Texas State Sen. Bryan Hughes, R-Mineola, leaves a news conference at the Texas Capitol during the 2023 legislative session. (AP Photo/Eric Gay)

In late March, women who had suffered severe pregnancy complications and were forced to leave Texas for care sat in the state Senate chamber and implored Texas lawmakers not to make such situations even worse. Some had previously sued the state over its abortion bans, after being denied needed medical care in Texas. Devastating fetal diagnoses—one woman learned that the fetus was developing without a skull and would not survive, another was told that severe complications with one developing twin threatened her life and the life of her other healthy twin—left some scrambling to get over the state line. 

But instead of expanding medical exceptions to the state’s abortion bans in order to protect people in these circumstances, the women said, measures being pushed by Texas Republicans threatened to further criminalize them and their loved ones. 

The senators had been hearing testimony on abortion legislation, including a bill that purported to clarify the narrow medical exceptions in Texas abortion bans, following reports of deadly delays in care due to the vague language and penalties of up to life in prison for doctors who violate them. For weeks, that bill, Senate Bill 31, dominated advocacy efforts and headlines. This was in part because the bipartisan measure, deemed a priority bill by even the staunchest anti-abortion lawmakers, contained what some called a “Trojan Horse” provision: By including an early 20th-century, pre-Roe abortion law among the several abortion bans that SB 31 amended, critics said the bill could help resurrect the century-old abortion ban that would allow for criminalizing pregnant people seeking abortions, along with anyone who helps them get the procedure, even if it’s out of state. Eventually, the bill’s authors agreed to add language clarifying that the legislation was neutral on this issue, and it passed the Texas Senate last week. 

Yet Texas Republicans have at the same time been pushing forward another sweeping anti-abortion bill, Senate Bill 2880, which also includes language that could be used to enforce the same pre-Roe ban, often called the 1925 law. 

“This is a backdoor effort to fully reinstate the 1925 law,” Houston-area Democratic Senator Carol Alvarado said last week, just before SB 2880 also passed the full Senate. “It is a vote to criminalize women, trap them within the borders of Texas, and to threaten anyone who tries to help them, regardless of whether the abortion occurs legally in another state.” This includes situations where the pregnancy is a result of rape or incest, or where the fetus has an anomaly that means it will not survive—none of which are an exception under Texas law. 
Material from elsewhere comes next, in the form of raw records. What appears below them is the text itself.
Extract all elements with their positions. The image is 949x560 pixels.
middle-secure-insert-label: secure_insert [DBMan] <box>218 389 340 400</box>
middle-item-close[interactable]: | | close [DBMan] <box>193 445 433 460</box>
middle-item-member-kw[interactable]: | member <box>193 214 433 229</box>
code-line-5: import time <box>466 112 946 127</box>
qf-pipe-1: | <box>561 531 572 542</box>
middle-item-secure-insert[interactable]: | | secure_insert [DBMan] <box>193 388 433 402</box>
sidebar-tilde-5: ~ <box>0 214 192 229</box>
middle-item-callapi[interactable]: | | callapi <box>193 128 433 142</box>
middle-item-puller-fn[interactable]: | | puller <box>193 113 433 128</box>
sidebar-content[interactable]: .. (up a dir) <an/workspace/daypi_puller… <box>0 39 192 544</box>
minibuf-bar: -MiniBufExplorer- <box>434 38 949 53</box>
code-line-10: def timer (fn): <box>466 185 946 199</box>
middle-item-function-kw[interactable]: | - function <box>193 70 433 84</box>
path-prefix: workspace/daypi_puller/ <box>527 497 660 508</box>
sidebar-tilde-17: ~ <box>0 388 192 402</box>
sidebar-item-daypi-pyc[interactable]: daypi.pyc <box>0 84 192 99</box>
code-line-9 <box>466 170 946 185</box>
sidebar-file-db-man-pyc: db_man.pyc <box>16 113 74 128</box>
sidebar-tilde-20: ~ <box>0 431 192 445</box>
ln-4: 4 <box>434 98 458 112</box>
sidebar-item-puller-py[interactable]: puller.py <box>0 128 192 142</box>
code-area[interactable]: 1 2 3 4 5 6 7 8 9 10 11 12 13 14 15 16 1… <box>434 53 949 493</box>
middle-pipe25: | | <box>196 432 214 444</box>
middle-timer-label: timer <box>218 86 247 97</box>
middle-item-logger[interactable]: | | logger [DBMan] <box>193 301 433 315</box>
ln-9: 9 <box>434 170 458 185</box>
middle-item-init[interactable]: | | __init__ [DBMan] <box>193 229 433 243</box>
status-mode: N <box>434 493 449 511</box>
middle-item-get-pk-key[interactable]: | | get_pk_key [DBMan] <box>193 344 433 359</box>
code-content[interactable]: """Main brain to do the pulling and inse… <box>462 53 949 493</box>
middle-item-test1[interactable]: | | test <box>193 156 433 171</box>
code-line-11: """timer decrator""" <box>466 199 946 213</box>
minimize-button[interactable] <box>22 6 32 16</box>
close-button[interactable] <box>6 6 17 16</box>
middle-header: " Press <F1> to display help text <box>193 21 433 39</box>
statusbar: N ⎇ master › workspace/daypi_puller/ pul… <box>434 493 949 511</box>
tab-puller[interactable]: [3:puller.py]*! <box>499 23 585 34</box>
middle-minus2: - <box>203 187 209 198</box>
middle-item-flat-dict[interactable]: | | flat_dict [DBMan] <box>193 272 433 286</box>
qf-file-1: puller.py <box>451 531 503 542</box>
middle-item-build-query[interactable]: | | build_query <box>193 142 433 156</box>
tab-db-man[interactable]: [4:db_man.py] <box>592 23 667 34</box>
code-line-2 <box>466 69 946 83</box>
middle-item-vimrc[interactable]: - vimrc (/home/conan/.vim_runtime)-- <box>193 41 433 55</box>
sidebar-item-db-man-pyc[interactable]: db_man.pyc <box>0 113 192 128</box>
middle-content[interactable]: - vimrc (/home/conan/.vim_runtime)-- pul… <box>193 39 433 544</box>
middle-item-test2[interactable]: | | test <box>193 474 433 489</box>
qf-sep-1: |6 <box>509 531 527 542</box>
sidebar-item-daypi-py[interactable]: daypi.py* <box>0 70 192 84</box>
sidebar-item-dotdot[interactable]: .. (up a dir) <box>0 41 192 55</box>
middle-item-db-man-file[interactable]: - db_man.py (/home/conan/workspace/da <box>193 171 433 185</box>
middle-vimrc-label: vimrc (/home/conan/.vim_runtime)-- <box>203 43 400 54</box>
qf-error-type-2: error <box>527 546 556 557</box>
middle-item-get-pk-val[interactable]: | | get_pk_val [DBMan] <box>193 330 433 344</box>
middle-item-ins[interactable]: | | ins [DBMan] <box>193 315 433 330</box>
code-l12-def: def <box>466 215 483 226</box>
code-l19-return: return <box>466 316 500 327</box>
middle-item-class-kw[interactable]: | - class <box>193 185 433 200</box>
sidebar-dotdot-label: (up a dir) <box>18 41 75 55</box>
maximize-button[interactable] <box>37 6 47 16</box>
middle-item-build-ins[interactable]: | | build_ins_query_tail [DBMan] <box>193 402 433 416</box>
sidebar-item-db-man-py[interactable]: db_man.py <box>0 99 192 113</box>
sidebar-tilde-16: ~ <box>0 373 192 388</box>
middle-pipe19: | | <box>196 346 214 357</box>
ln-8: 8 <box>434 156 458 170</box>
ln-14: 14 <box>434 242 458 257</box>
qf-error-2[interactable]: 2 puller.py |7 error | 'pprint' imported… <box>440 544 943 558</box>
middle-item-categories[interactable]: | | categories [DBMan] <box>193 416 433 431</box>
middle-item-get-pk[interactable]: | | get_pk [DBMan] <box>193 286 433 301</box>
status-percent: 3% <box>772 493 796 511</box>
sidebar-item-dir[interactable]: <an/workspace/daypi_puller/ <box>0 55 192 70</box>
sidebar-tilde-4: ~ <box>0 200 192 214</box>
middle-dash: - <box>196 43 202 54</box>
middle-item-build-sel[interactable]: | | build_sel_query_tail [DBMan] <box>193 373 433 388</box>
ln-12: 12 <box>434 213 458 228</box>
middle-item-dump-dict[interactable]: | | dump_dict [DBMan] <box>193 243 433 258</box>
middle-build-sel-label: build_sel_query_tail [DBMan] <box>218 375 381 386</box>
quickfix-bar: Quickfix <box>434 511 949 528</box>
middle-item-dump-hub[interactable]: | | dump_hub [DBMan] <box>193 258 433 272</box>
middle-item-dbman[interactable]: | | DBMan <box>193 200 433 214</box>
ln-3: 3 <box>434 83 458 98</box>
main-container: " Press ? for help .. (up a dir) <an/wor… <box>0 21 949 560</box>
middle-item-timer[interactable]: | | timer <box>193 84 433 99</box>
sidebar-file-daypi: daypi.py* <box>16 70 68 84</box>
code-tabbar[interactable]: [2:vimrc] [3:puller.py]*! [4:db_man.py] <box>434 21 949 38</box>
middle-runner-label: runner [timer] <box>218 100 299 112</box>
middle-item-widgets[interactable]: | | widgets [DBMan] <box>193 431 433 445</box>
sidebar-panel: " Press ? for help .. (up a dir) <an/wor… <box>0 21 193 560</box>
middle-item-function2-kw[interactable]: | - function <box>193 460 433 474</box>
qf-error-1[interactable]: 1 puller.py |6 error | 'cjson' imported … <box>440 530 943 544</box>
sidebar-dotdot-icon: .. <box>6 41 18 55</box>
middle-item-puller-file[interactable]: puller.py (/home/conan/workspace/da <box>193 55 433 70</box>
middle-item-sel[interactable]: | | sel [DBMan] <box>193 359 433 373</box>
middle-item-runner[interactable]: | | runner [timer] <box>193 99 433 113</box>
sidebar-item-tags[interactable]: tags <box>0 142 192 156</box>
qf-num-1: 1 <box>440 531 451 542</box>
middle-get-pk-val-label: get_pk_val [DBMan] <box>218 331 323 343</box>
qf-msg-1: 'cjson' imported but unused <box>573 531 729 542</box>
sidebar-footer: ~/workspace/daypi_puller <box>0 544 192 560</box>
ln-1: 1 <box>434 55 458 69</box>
Multiple Texas attorneys who specialize in reproductive health told Bolts that SB 2880 and its inclusion of language amending the state’s century-old abortion law could constitute an unprecedented step toward the sweeping criminalization of abortion in a state that already has some of the strictest abortion laws in the country. The measure, billed as an effort to crack down on abortion medication following an influx of the pills into the state via telemedicine, would allow anyone to sue individuals or companies who prescribe, manufacture, transport, or distribute abortion pills to a Texas resident, in exchange for a $100,000 reward. The bill would also empower people to bring wrongful death lawsuits following an abortion, and give new powers to the Texas Attorney General to enforce the state’s abortion bans, including the 1925 ban.

Elizabeth Sepper, a law professor at the University of Texas at Austin, says the language in SB 2880 seems to more clearly attempt to make the case for reviving the 1925 law than the original language in SB 31. It not only acknowledges that the pre-Roe law is still on the books, but also explicitly empowers the attorney general to pursue civil action for damages under that law.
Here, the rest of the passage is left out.